- _WORK TO COMPLETE_
No pictures should be carried over. Output all other parts of the entries verbatim.
════════════════
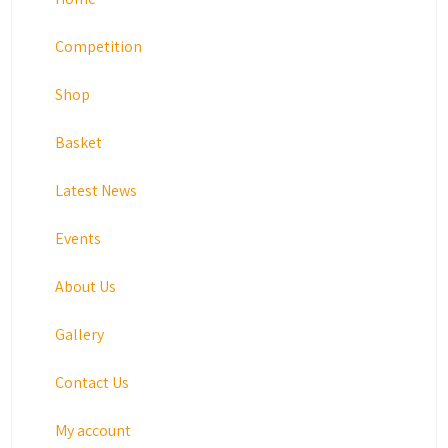
Competition
Shop
Basket
Latest News
Events
About Us
Gallery
Contact Us
My account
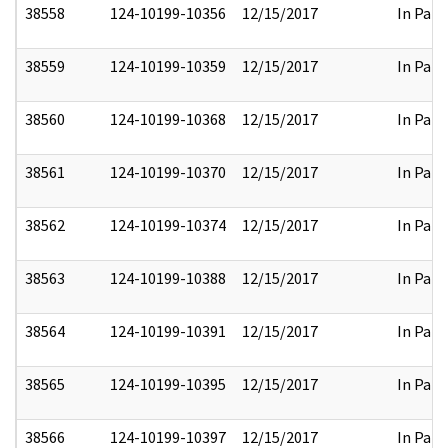
38558
124-10199-10356
12/15/2017
In Part
38559
124-10199-10359
12/15/2017
In Part
38560
124-10199-10368
12/15/2017
In Part
38561
124-10199-10370
12/15/2017
In Part
38562
124-10199-10374
12/15/2017
In Part
38563
124-10199-10388
12/15/2017
In Part
38564
124-10199-10391
12/15/2017
In Part
38565
124-10199-10395
12/15/2017
In Part
38566
124-10199-10397
12/15/2017
In Part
════════════════
- _SOLUTION TO THIS EXERCISE_
Competition
Shop
Basket
Latest News
Events
About Us
Gallery
Contact Us
My account
38558
124-10199-10356
12/15/2017
In Part
38559
124-10199-10359
12/15/2017
In Part
38560
124-10199-10368
12/15/2017
In Part
38561
124-10199-10370
12/15/2017
In Part
38562
124-10199-10374
12/15/2017
In Part
38563
124-10199-10388
12/15/2017
In Part
38564
124-10199-10391
12/15/2017
In Part
38565
124-10199-10395
12/15/2017
In Part
38566
124-10199-10397
12/15/2017
In Part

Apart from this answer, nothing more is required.